And so we did a Stanford class as well, where we got a bunch of different folks and, uh, and then Sam and I started talking about this. And we said, look, actually, in fact, this is not just a kind of a good Stanford, uh, topic, but this is actually a good topic for essentially our Network and for the businesses. Because you really only build something amazing if you hit the scale problem right. Uh, it's not just a, "Hey, you invent," right, and then, and then, "Hey, it's easy after that." You know, we hit the oil and, you know, we just pump out the oil. There's actually, in fact, a lot of innovation and a lot of hard work and a lot of skill and craft that goes into scaling. And if you fail, you fail.
And so then Sam called me and said, "Hey, we should do an event like this and we should start doing this on a regular basis." And I said, "Oh, that's a great idea." Uh, and so here we are, here we are. Um, so I thought I would open a little bit, um, with some of the Blitzscaling stuff and then we'll just kind of kick back and forth.
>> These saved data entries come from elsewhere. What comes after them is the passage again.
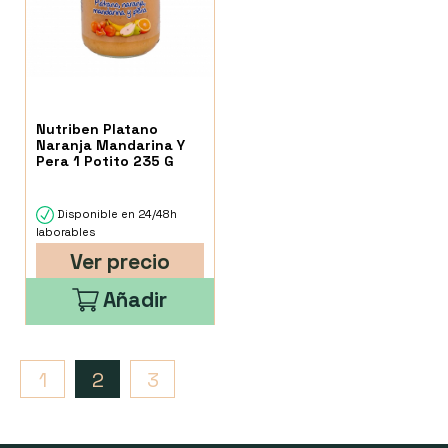
Nutriben Platano
Naranja Mandarina Y
Pera 1 Potito 235 G
Disponible en 24/48h
laborables
Ver precio
Añadir
1
2
3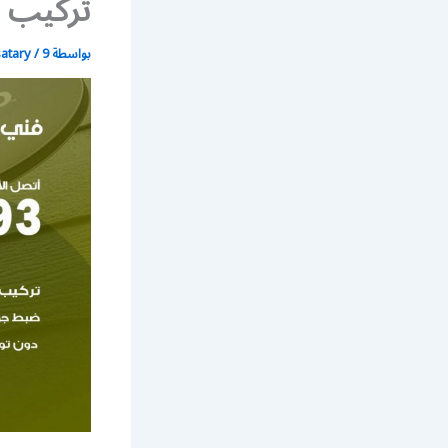
تركيب ص
بواسطة
9 يوليو، 2020
/
satary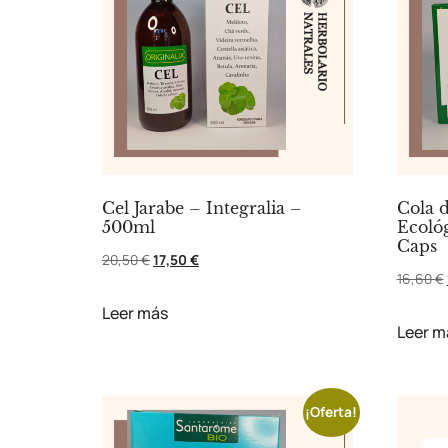
Cel Jarabe – Integralia –
Cola d
500ml
Ecológ
Caps
20,50
€
17,50
€
16,60
€
Leer más
Leer m
¡Oferta!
Great.
Okay, so, oh, and then the other thing, by the way, uh, actually one other little housekeeping thing: the stage conversation, uh, including the Q&A, is essentially going to be published, right? So it's public. Uh, so anticipate that being public. The hallway conversations are private, right? So don't tweet or otherwise publish anything in the hallway conversations unless you have permission from the person you're talking to.
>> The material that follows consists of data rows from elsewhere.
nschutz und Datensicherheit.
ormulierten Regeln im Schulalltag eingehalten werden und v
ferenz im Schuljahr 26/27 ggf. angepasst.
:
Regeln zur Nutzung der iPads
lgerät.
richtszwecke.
So with that, um, one of the key things that I think is, uh, interesting is you say, "Well, why is it that Silicon Valley produces so much of the technological impact in the world?" And, you know, uh, we tend to tell ourselves still classically this kind of startup story of, "Well, we're inventive, and we [have] venture capital, and we import a ton of talent here, and the venture capital stuff all works." But actually, in fact, it's the fact that we intersect technology invention with business invention, where that business invention includes such things as network effects, new business models, and so forth.
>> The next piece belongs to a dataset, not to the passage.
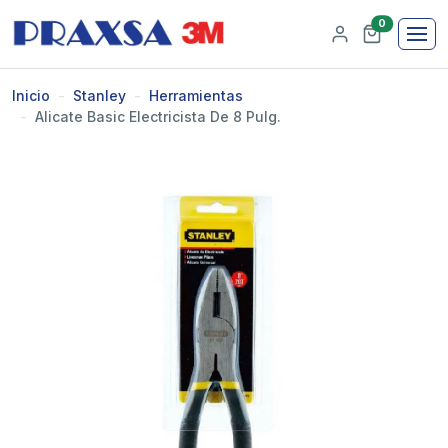
0
Inicio
Stanley
Herramientas
Alicate Basic Electricista De 8 Pulg.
And then in seeing those, we realize that certain of those businesses are super important, and we move really fast to establish that business model. And that's one of the reasons why you will find that most people, uh, in the Valley all say network effects as something super important. And one thing that actually, in fact, I think is a fun hobby—in case any of you would like to, uh, to do this—is occasionally when I'm feeling, um, uh, impish, I will actually, in fact, ask people, "Well, what's network effects?" Because a lot of people will use the term and actually don't actually, in fact, know what it is. They don't know how to measure it, don't know the different kinds of network effects—don't know, like, like network effects in growth, network effects in engagement, network effects in revenue, network effects and a bunch of these sorts of things.
And yet those—the reason why we're obsessed with network effects is we know that's the kind of thing that causes us to scale. Now, uh, and so part of the whole thing is a whole set of different techniques, and I'll go through some of the different, um, Blitzscaling areas of kind of hiring. But maybe one of the things we should start with is how you've been scaling YC, actually. Because the fellowship and the class, the Moo, and everything else—because it's not just, it's not just, um, that we, we, we kind of advise the stuff and practice, you practice the stuff.
Well, you know, it gets super recursive, uh, because one of the things that we did was start our continuity fund. Because we realized this problem to scale ourselves, uh, we realized that if we didn't start a growth fund that could help companies who have had their initial idea start to work, then we weren't going to be able to produce as many, uh, impact companies as we can, which is, uh, really why we started our, our own growth stage fund.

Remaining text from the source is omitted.